Так кудрявым от природы женщинам нравятся чьи-то прямые волосы…
– Доброе утро… – шепотом поздоровалась Рита, увидев, что двое из троих мамочек в палате еще спят, – я к вам…
Лиза, закрывая книгу, которую читала до этого момента, тоже тихо ответила:
– Добро пожаловать… Да не надо шептать. Девчонки после уколов спят, но все равно скоро уже Прокофьевна разбудит, завтракать пойдем. Сейчас таблетки принесут…
Рита осторожно села на краешек постели, глубоко вздохнула:
– Мне тоже навыписывали всего в приемном покое… Но если честно, то вполне достаточно, что «скорая» вколола. Я по «скорой» сюда… А сейчас уже лучше, уже все нормально. Я бы лучше дома полежала.
Лиза согласно покачала головой:
– Перестраховываются… Но знаешь, если на нашем сроке есть проблемы, лучше здесь, все же – под присмотром специалистов. А дома – только близких пугать, да «скорую» вызывать.
Рита приподняла одну бровь:
– Ну да, если дома есть кого пугать… Ой, забыла совсем: меня Рита зовут.
Лиза улыбнулась:
– Я Лиза. Очень приятно.
Как и следовало ожидать, известие о предстоящей зарубежной стажировке Бобровского могло порадовать только самого Бобровского.
Наташа выслушала новость с нахмуренным лицом:
– Нет, ну что это такое? Только забрезжит какая-то слабая надежда, и вот, на тебе – стажировка.
Вера, тут же почувствовавшая себя «черным вестником», сказала примирительно:
– Ненадолго же. Ничего, его за эти две недели ностальгия замучит. Вернется с новыми силами и, возможно, все будет по-новому… Большое видится на расстоянии.
Наташино лицо даже разгладилось от подступившего возмущения:
– Вера, что ты со мной так разговариваешь, будто я больная? Или беременная? Мне вполне можно правду говорить – у меня психика устойчивая, выдержу. Я с тобой, как с подругой, а ты со мной, как психотерапевт с невротиком.

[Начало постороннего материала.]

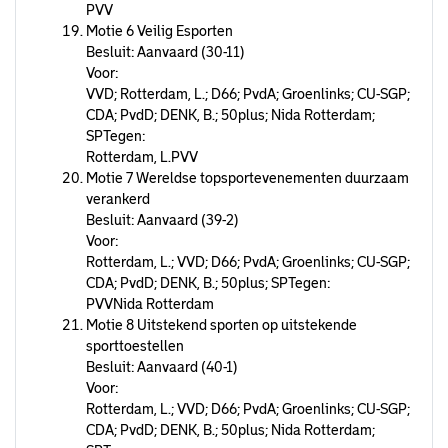
PVV
Motie 6 Veilig Esporten
Besluit: Aanvaard (30-11)
Voor:
VVD; Rotterdam, L.; D66; PvdA; Groenlinks; CU-SGP;
CDA; PvdD; DENK, B.; 50plus; Nida Rotterdam;
SPTegen:
Rotterdam, L.PVV
Motie 7 Wereldse topsportevenementen duurzaam
verankerd
Besluit: Aanvaard (39-2)
Voor:
Rotterdam, L.; VVD; D66; PvdA; Groenlinks; CU-SGP;
CDA; PvdD; DENK, B.; 50plus; SPTegen:
PVVNida Rotterdam
Motie 8 Uitstekend sporten op uitstekende
sporttoestellen
Besluit: Aanvaard (40-1)
Voor:
Rotterdam, L.; VVD; D66; PvdA; Groenlinks; CU-SGP;
CDA; PvdD; DENK, B.; 50plus; Nida Rotterdam;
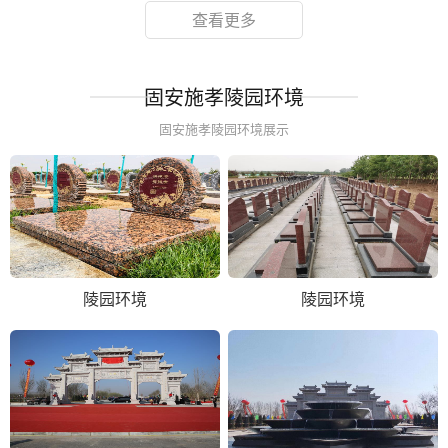
查看更多
固安施孝陵园环境
固安施孝陵园环境展示
陵园环境
陵园环境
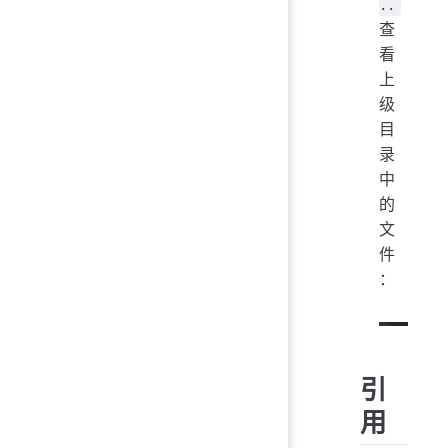
..
查
看
上
级
目
录
中
的
文
件
：
引
用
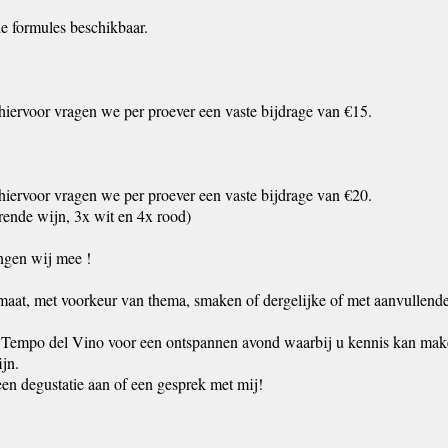
de formules beschikbaar.
hiervoor vragen we per proever een vaste bijdrage van €15.
hiervoor vragen we per proever een vaste bijdrage van €20.
ende wijn, 3x wit en 4x rood)
ngen wij mee !
aat, met voorkeur van thema, smaken of dergelijke of met aanvullende 
Tempo del Vino voor een ontspannen avond waarbij u kennis kan maken
ijn.
een degustatie aan of een gesprek met mij!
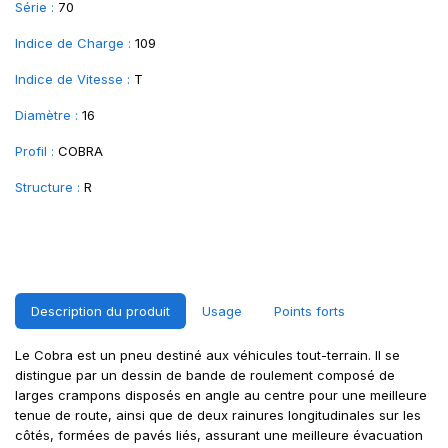
Série :
70
Indice de Charge :
109
Indice de Vitesse :
T
Diamètre :
16
Profil :
COBRA
Structure :
R
Description du produit
Usage
Points forts
Le Cobra est un pneu destiné aux véhicules tout-terrain. Il se
distingue par un dessin de bande de roulement composé de
larges crampons disposés en angle au centre pour une meilleure
tenue de route, ainsi que de deux rainures longitudinales sur les
côtés, formées de pavés liés, assurant une meilleure évacuation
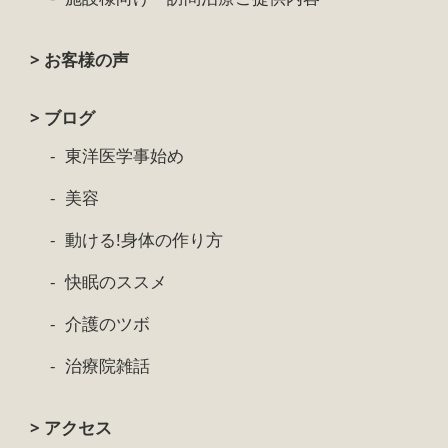
> お客様の声
> ブログ
東洋医学事始め
美容
動ける!身体の作り方
快眠のススメ
介護のツボ
治療院雑話
> アクセス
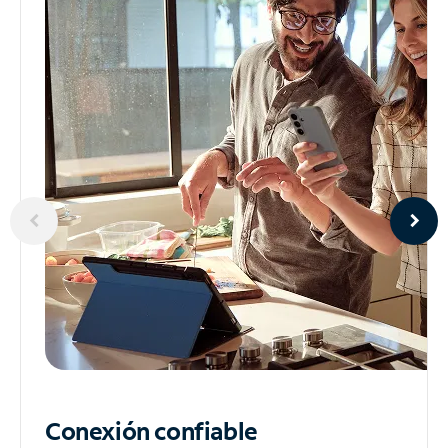
Conexión confiable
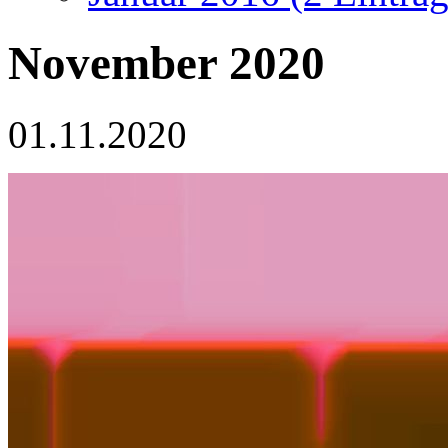
November 2020
01.11.2020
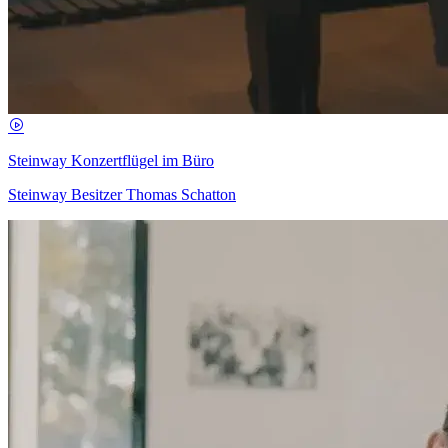
Steinway Konzertflügel im Büro
Steinway Besitzer Thomas Schatton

Вера Михайловна предпочла ничего не отвечать на эти слова, только кротко посмотрела в потолок… Но долго любоваться побелкой не удалось: в ординаторскую вошел герой дня.
– И с победным отрывом в пять минут, в зеленой пижаме лидера доктор Бобровский сегодня первым приступил к работе. Или вторым?

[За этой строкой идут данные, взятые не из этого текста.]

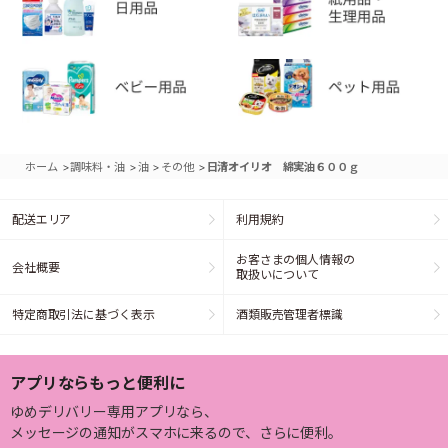
>
>
>
>
ホーム
調味料・油
油
その他
日清オイリオ 綿実油６００ｇ
配送エリア
利用規約
お客さまの個人情報の
会社概要
取扱いについて
特定商取引法に基づく表示
酒類販売管理者標識
アプリならもっと便利に
ゆめデリバリー専用アプリなら、
メッセージの通知がスマホに来るので、さらに便利。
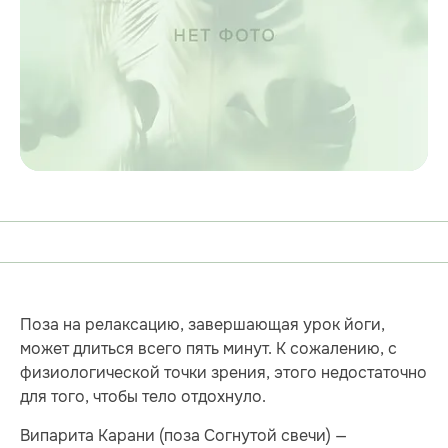
Поза на релаксацию, завершающая урок йоги,
может длиться всего пять минут. К сожалению, с
физиологической точки зрения, этого недостаточно
для того, чтобы тело отдохнуло.
Випарита Карани (поза Согнутой свечи) —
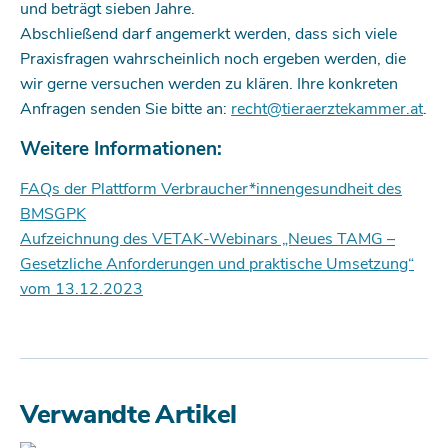
und beträgt sieben Jahre.
Abschließend darf angemerkt werden, dass sich viele
Praxisfragen wahrscheinlich noch ergeben werden, die
wir gerne versuchen werden zu klären. Ihre konkreten
Anfragen senden Sie bitte an:
recht@tieraerztekammer.at
.
Weitere Informationen:
FAQs der Plattform Verbraucher*innengesundheit des
BMSGPK
Aufzeichnung des VETAK-Webinars „Neues TAMG –
Gesetzliche Anforderungen und praktische Umsetzung“
vom 13.12.2023
Verwandte Artikel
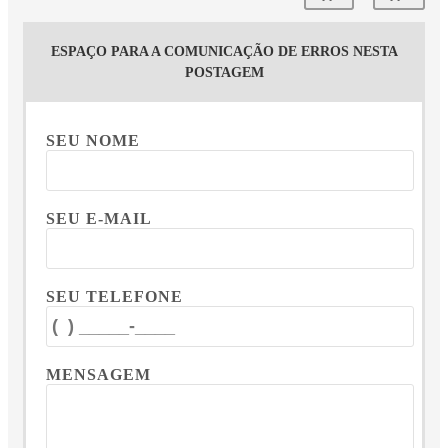
ESPAÇO PARA A COMUNICAÇÃO DE ERROS NESTA
POSTAGEM
SEU NOME
SEU E-MAIL
SEU TELEFONE
MENSAGEM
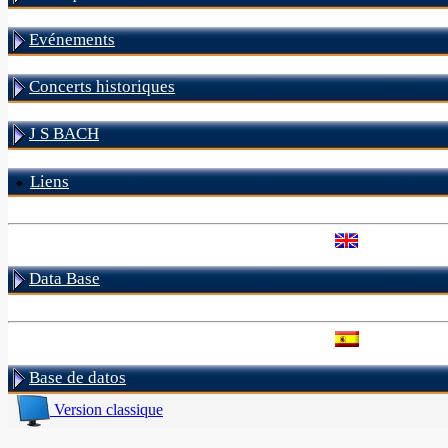
Evénements
Concerts historiques
J S BACH
Liens
Data Base
Base de datos
Version classique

Подчиненные с олимпийским спокойствием пропустили мимо ушей дисциплинарный заход начальства. Вера Михайловна, выкладывая мобильник из сумочки на стол, сказала:
– Прямо завидую тебе. Настроение бодрое, чемоданное… Сразу в отпуск хочется, на тебя глядя.

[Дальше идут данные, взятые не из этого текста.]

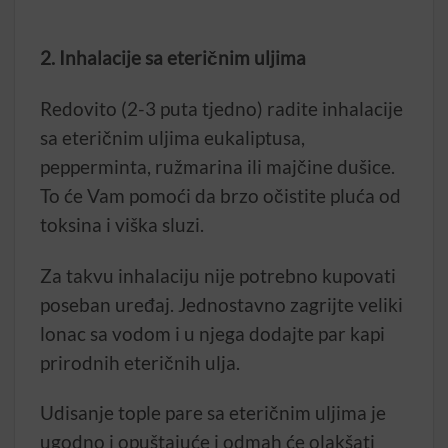
2. Inhalacije sa eteričnim uljima
Redovito (2-3 puta tjedno) radite inhalacije
sa eteričnim uljima eukaliptusa,
pepperminta, ružmarina ili majčine dušice.
To će Vam pomoći da brzo očistite pluća od
toksina i viška sluzi.
Za takvu inhalaciju nije potrebno kupovati
poseban uređaj. Jednostavno zagrijte veliki
lonac sa vodom i u njega dodajte par kapi
prirodnih eteričnih ulja.
Udisanje tople pare sa eteričnim uljima je
ugodno i opuštajuće i odmah će olakšati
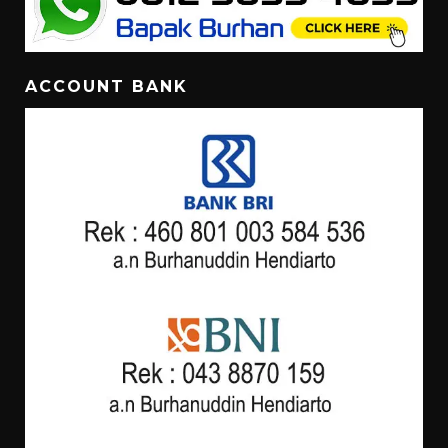
ACCOUNT BANK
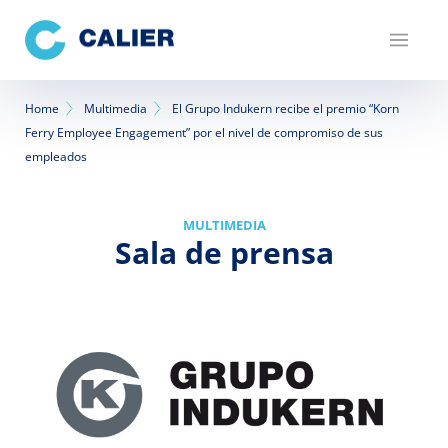
Pasar
al
contenido
principal
Sobrescribir
Home
Multimedia
El Grupo Indukern recibe el premio “Korn
Ferry Employee Engagement” por el nivel de compromiso de sus
enlaces
empleados
de
ayuda
MULTIMEDIA
Sala de prensa
a
la
navegación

– А, не завидуйте! Во-первых, я не в отпуск. Но настроение, конечно, чемоданное, сам я тоже бодрый, вот только… Есть у меня кое-какая проблема.
Наташа быстро изменила кислое выражение лица на сочувствующее и, с тайной надеждой, что это по-настоящему серьезная проблема, спросила:
– Серьезное что-то?
– Для меня – да. У тебя вот, Наташа, как с языком?
Наташа, оглянувшись на зеркало, кокетливо высунула язычок:
– Нормально. Налета нет.
Бобровский, иронически подняв бровь, уточнил:
– Шпрехен зи дойч, я спрашиваю?
Наташа, слегка откашлявшись, ответила специальным голосом, похожим на голос из звукового приложения к учебнику:
– Йес, ай ду, в смысле – спик инглиш. Со словарем.
Бобровский печально покачал красивой головой:
– Вот и я – со словарем. Или – словарь со мной? Короче, давно это было, когда я по-немецки хоть что-то связное мог сказать. Хотя бы: «извините, я учил». Да…
Владимир Николаевич сделал задумчивый круг по ординаторской: подошел к окну, пощупал зачем-то лист герани, отчего в воздухе разлился ее тревожный резкий запах, потом продвинулся к стеллажу с историями болезни, последним пунктом стало зеркало. Бобровский пятерней поправил прическу, и только затем его внимание вновь было обращено к сотрудницам:
– У меня, собственно, и в личном деле указано – «со словарем». Я так думаю, что когда мою кандидатуру утверждали, никто особо и не заморачивался на этом. За что, конечно, большое всем спасибо. Но нужно срочно что-то делать с языком. А то толку от моей стажировки будет с гулькин нос.
Вера Михайловна, как ни крепилась, больше молчать не могла и начала подтрунивать:
– Подумать только! У Владимира Николаевича Бобровского возникла проблема с его острым язычком!.. Латынью – владеет! Русский разговорный – в совершенстве, хоть преподавать иди! А вот язык Гете и Шиллера – только со словарем. Ну и что, как будете наверстывать упущенное, герр Бобровский?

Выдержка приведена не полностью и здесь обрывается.